> _WORK ITEM_
Give back the whole listing word for word and skip each picture.

··· GIVEN ENTRIES

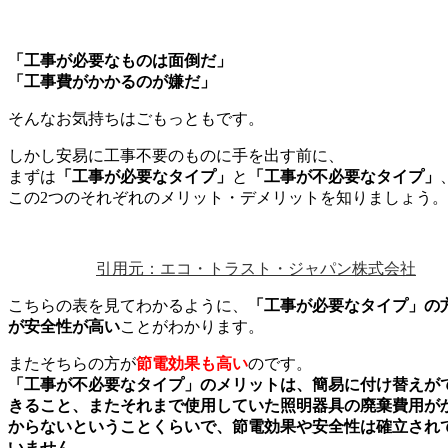
「工事が必要なものは面倒だ」
「工事費がかかるのが嫌だ」
そんなお気持ちはごもっともです。
しかし安易に工事不要のものに手を出す前に、
まずは
「工事が必要なタイプ」
と
「工事が不必要なタイプ」
この2つのそれぞれのメリット・デメリットを知りましょう。
引用元：エコ・トラスト・ジャパン株式会社
こちらの表を見てわかるように、
「工事が必要なタイプ」の
が安全性が高い
ことがわかります。
またそちらの方が
節電効果も高い
のです。
「工事が不必要なタイプ」のメリットは、簡易に付け替えが
きること、またそれまで使用していた照明器具の廃棄費用が
からないということくらいで、節電効果や安全性は確立され
いません。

······

> _RESPONSE AREA_
「工事が必要なものは面倒だ」
「工事費がかかるのが嫌だ」
そんなお気持ちはごもっともです。
しかし安易に工事不要のものに手を出す前に、
まずは
「工事が必要なタイプ」
と
「工事が不必要なタイプ」
この2つのそれぞれのメリット・デメリットを知りましょう。
引用元：エコ・トラスト・ジャパン株式会社
こちらの表を見てわかるように、
「工事が必要なタイプ」の
が安全性が高い
ことがわかります。
またそちらの方が
節電効果も高い
のです。
「工事が不必要なタイプ」のメリットは、簡易に付け替えが
きること、またそれまで使用していた照明器具の廃棄費用が
からないということくらいで、節電効果や安全性は確立され
いません。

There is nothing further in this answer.